On 2021-01-28 15:31, Miroslav Lichvar wrote:
> One of the new features that was proposed for NTPv5 is an additional
> receive timestamp to enable a frequency transfer to stabilize
> synchronization. I have tested this idea with two different
> implementations:
>
> https://fedorapeople.org/~mlichvar/ntp-freq-transfer/
>
> I think this would be a significant improvement of the protocol.
>
While I think there is room for improvements in NTP, I remain skeptic
about this one.

First of all, I see many issues with the implementations as you use as
your reference settings. The fact that they are poorly tuned to be
creating overshot is a tell-tale. In the frequency domain, each of the
PLLs will have significant "jitter peaking" (this is a searchable term
for relevant articles and books). Jitter peaking creates an increased
positive gain for each step at the same frequency as you progress down
the chain, and your time-domain plots illustrates the same fact just
perfectly. The first PLL loop will feed the "worst case" input into the
next where it will amplify it most, and so it goes. The problem is
already well analyzed classically, and what you need to do is to
increase the damping factor, and hence reduce Q, of the PLL and this is
done by increase the P factor of a PI-loop PLL.

So, you need to do this up front to be meaningful as reference. That you
didn't will show off in a tell-tale that I will come back to.

You also use a statement that you cannot in the protocol convey both
time and frequency errors. This is just plain incorrect. A phase
measurement will include both. A static phase error read will be that
phase error. A phase ramp will be the tell-tale of a frequency
difference. What you do in a PI-loop is that you scale the phase
difference measure through the P and I factors and then the I part hits
an integrator and then the output of that is summed by the phase scaled
by the P factor. For simplicity let's assumed that the loop have locked.
When it has locked, the loop as changed state such the integrator in the
PI regulator holds a state that reflects the frequency error, just
around where it needs to be as it steers the frequency of the oscillator
to keep the phase ramp of the source and phase ramp of the steered
oscillators on average alined. Any DC component out of the phase
detector would drive the integrator towards achieving the balance. The I
scaling factor is proportional to the square of the PLLs resonance
frequency. Now, as locked, the DC part of the phase error is driven to
zero, so what remains is the variations around the balance, and that AC
goes though the P factor which scales this in steering the oscillator.
The P factor will be proportional to the resonance frequency and the
damping factor. Increase P and you reduce the fluctuations. Reduce P and
you increase them, in fact as you drive it towards zero you go towards a
sine-oscillator.

Now, the resonance frequency I mentioned will also be the frequency of
the jitter peaking, and the gain at that will always be positive, and a
factor of the Q/d/P chosen. So, as you increase Q (that is decrease
damping d and factor P) the jitter peaking goes up. A rule of thumb, and
this is from memory, is that you want to keep jitter peaking below 0.25
dB, requiring a damping factor being 3 or higher. The over-shots you see
already on a single link tells me you have an underdamped system, that
is Q > 1/sqrt(2). You want to be in the overdamped system.
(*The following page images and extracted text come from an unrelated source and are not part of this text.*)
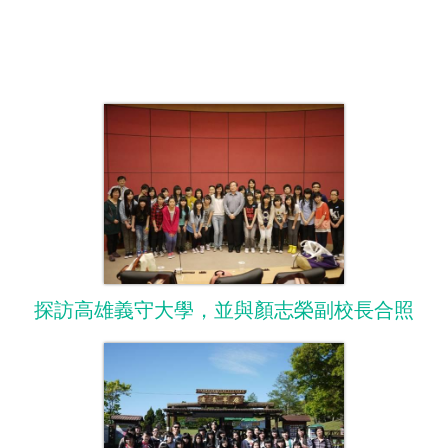
探訪高雄義守大學，並與顏志榮副校長合照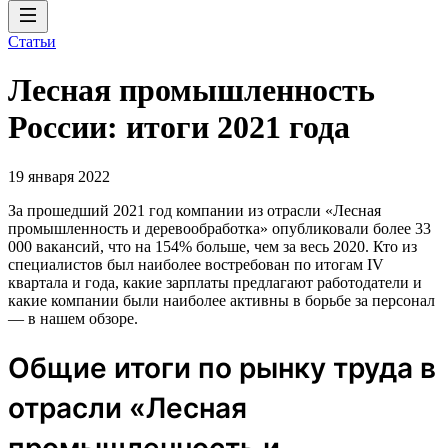
Статьи
Лесная промышленность
России: итоги 2021 года
19 января 2022
За прошедший 2021 год компании из отрасли «Лесная
промышленность и деревообработка» опубликовали более 33
000 вакансий, что на 154% больше, чем за весь 2020. Кто из
специалистов был наиболее востребован по итогам IV
квартала и года, какие зарплаты предлагают работодатели и
какие компании были наиболее активны в борьбе за персонал
— в нашем обзоре.
Общие итоги по рынку труда в
отрасли «Лесная
промышленность и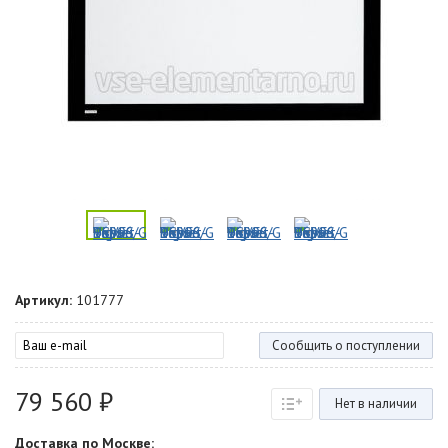
Артикул:
101777
Сообщить о поступлении
79 560 ₽
Нет в наличии
Доставка по Москве: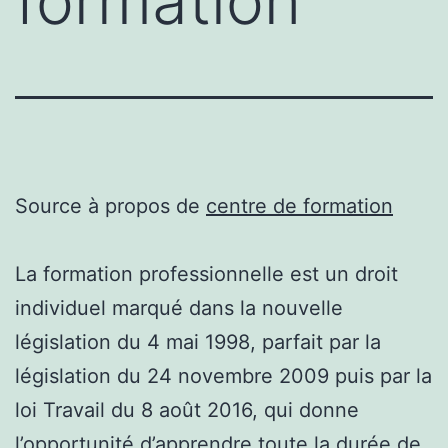
formation
Source à propos de
centre de formation
La formation professionnelle est un droit
individuel marqué dans la nouvelle
législation du 4 mai 1998, parfait par la
législation du 24 novembre 2009 puis par la
loi Travail du 8 août 2016, qui donne
l’opportunité d’apprendre toute la durée de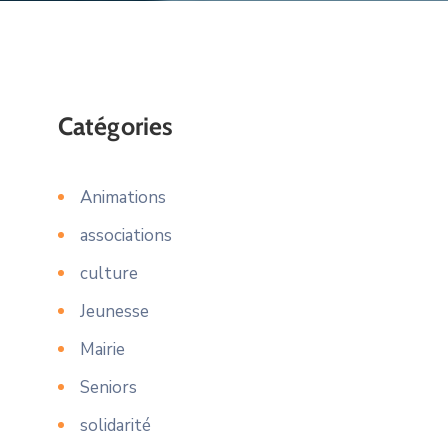
Catégories
Animations
associations
culture
Jeunesse
Mairie
Seniors
solidarité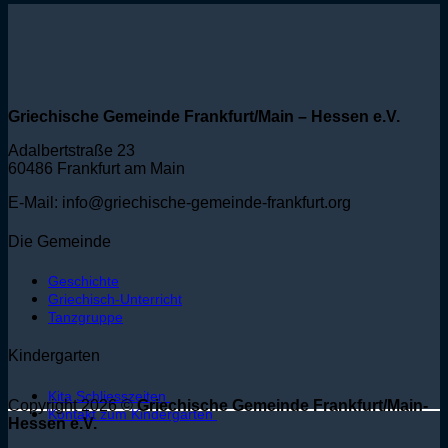
Griechische Gemeinde Frankfurt/Main – Hessen e.V.
Adalbertstraße 23
60486 Frankfurt am Main
E-Mail: info@griechische-gemeinde-frankfurt.org
Die Gemeinde
Geschichte
Griechisch-Unterricht
Tanzgruppe
Kindergarten
Kita Schliesszeiten
Copyright 2026 ©
Griechische Gemeinde Frankfurt/Main-
Kontakt zum Kindergarten
Hessen e.V.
Now, I did not cover how the PI-regulator achieves lock, and that is
because you can easily consider this a messy nonlinear thing, chaotic to
the untrained eye. Turns out that if you just let it, a PI-loop will
always lock. Without going into too much messy details, it turns out you
need to go through the loop twice, once through the AC path and once
through the DC path to understand how the beat-notes will make the
integrator of the PI to move in the right direction. Once it is
sufficiently close, the remaining frequency and phase error is small
enough for it just to decay without loosing cycles. Lack of those AC
cycles is classically used to indicate the lock of the loop.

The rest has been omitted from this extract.